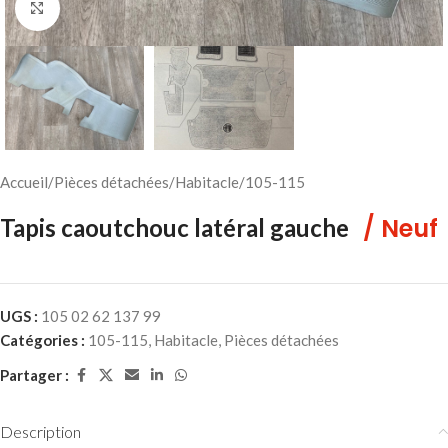
Cliquez pour agrandir
Accueil
/
Pièces détachées
/
Habitacle
/
105-115
/ Neuf
Tapis caoutchouc latéral gauche
UGS :
105 02 62 137 99
Catégories :
105-115
,
Habitacle
,
Pièces détachées
Partager :
Description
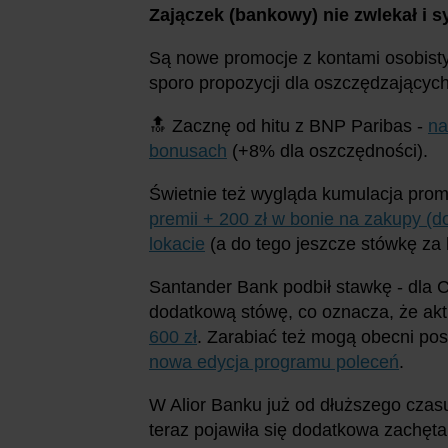
Zajączek (bankowy) nie zwlekał i 
Są nowe promocje z kontami osobistym
sporo propozycji dla oszczędzających
🔝 Zacznę od hitu z BNP Paribas -
na
bonusach
(+8% dla oszczędności).
Świetnie też wygląda kumulacja pro
premii + 200 zł w bonie na zakupy (d
lokacie
(a do tego jeszcze stówkę za 
Santander Bank podbił stawkę - dla 
dodatkową stówę, co oznacza, że ak
600 zł
. Zarabiać też mogą obecni pos
nowa edycja programu poleceń
.
W Alior Banku już od dłuższego czasu
teraz pojawiła się dodatkowa zachęta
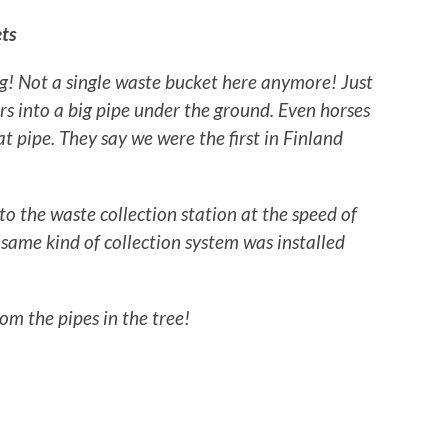
ts
ng! Not a single waste bucket here anymore! Just
s into a big pipe under the ground. Even horses
at pipe.
They say we were the first in Finland
 to the waste collection station at the speed of
same kind of collection system was installed
rom the pipes in the tree!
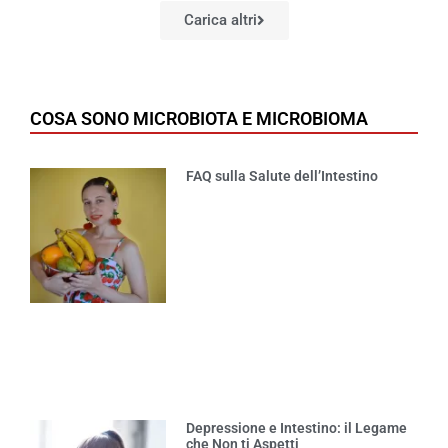
Carica altri
COSA SONO MICROBIOTA E MICROBIOMA
FAQ sulla Salute dell’Intestino
Depressione e Intestino: il Legame
che Non ti Aspetti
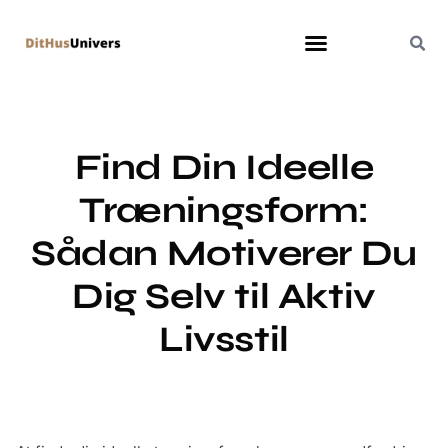
Find Din Ideelle
Træningsform:
Sådan Motiverer Du
Dig Selv til Aktiv
Livsstil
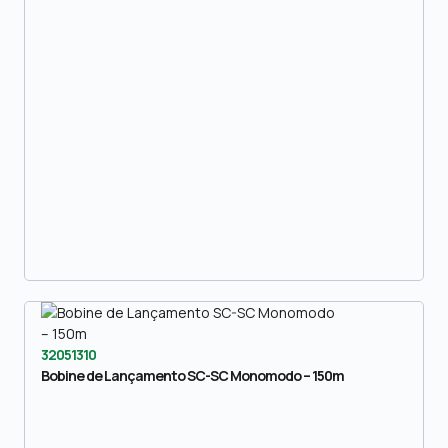
32051310
Bobine de Lançamento SC-SC Monomodo – 150m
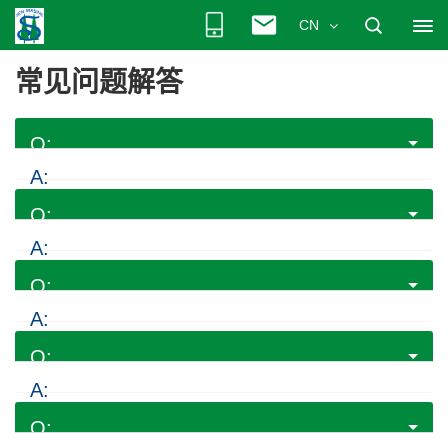
CN
常见问题解答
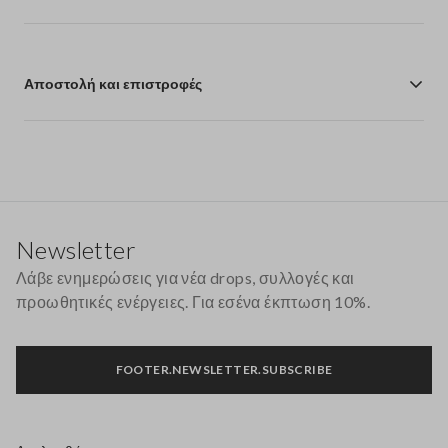
Αποστολή και επιστροφές
Υποσέλιδο
Newsletter
Λάβε ενημερώσεις για νέα drops, συλλογές και
προωθητικές ενέργειες. Για εσένα έκπτωση 10%.
FOOTER.NEWSLETTER.SUBSCRIBE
┄┄┄┄┄┄┄┄┄┄
For every line in the data above that holds "Intestino", return the line itself.

FAQ sulla Salute dell’Intestino
Depressione e Intestino: il Legame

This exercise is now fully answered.